== Segment start ==

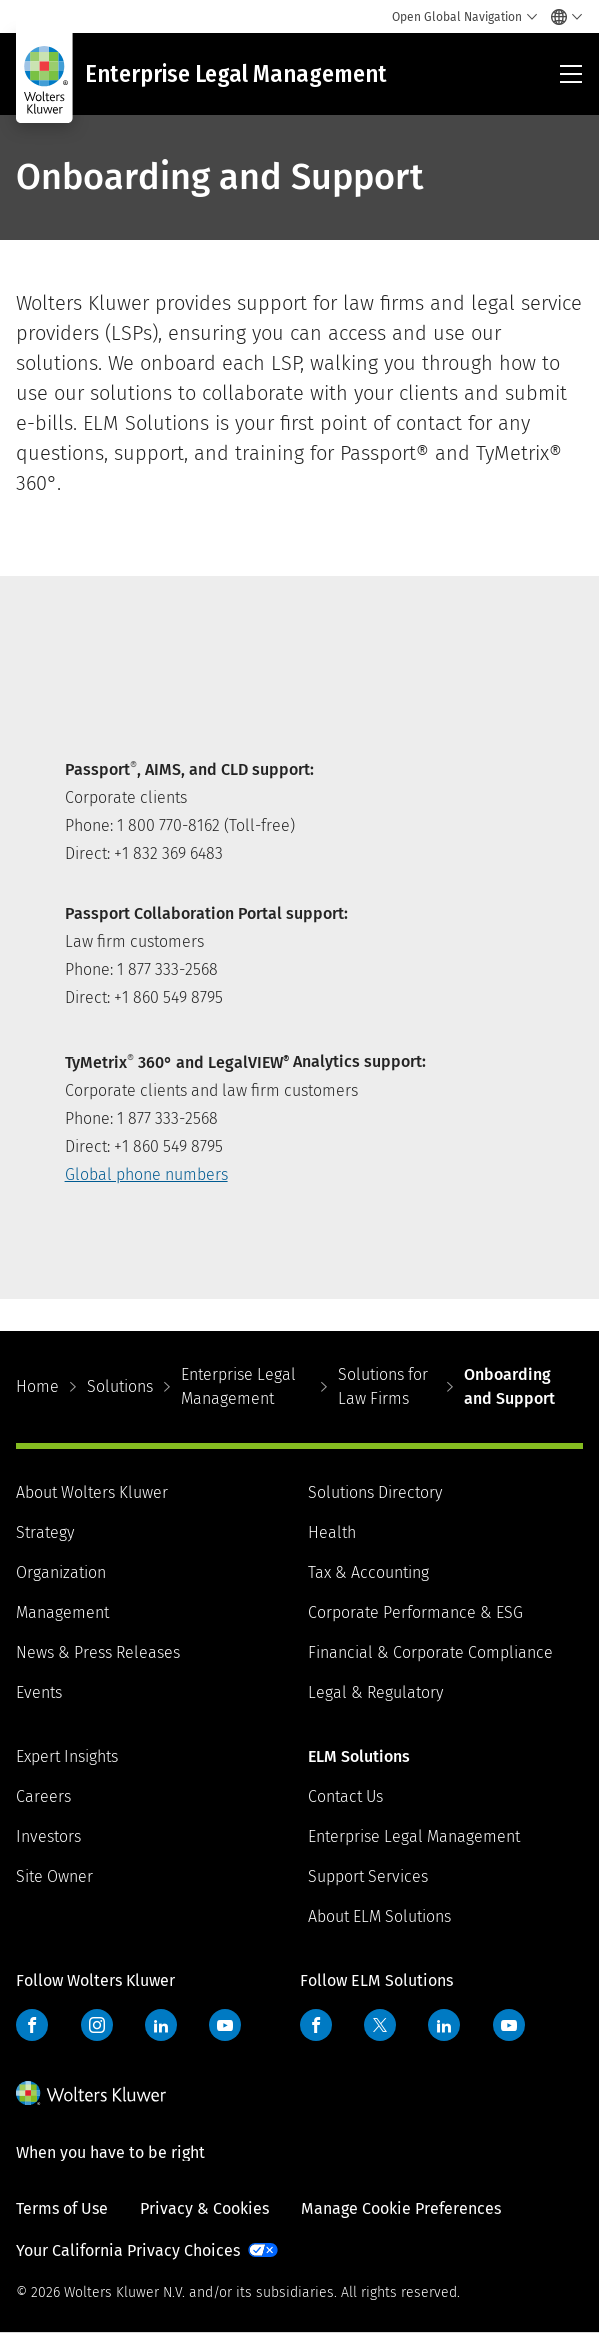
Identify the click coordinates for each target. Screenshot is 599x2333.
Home (37, 1386)
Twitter (380, 2025)
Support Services (368, 1876)
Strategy (45, 1532)
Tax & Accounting (368, 1572)
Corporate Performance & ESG (415, 1612)
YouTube (225, 2025)
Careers (43, 1796)
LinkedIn (161, 2025)
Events (39, 1692)
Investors (48, 1836)
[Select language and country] (561, 17)
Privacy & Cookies (204, 2208)
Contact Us (345, 1796)
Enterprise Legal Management (238, 1386)
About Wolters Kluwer (92, 1492)
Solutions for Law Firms (383, 1386)
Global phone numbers (146, 1174)
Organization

== Segment end ==

Required action.
Write out the records above exactly. Begin with the first line, end with the line holding "[Select language and country] (561, 17)", and drop the pictures.

Expected answer.
Identify the click coordinates for each target. Screenshot is 599x2333.
Home (37, 1386)
Twitter (380, 2025)
Support Services (368, 1876)
Strategy (45, 1532)
Tax & Accounting (368, 1572)
Corporate Performance & ESG (415, 1612)
YouTube (225, 2025)
Careers (43, 1796)
LinkedIn (161, 2025)
Events (39, 1692)
Investors (48, 1836)
[Select language and country] (561, 17)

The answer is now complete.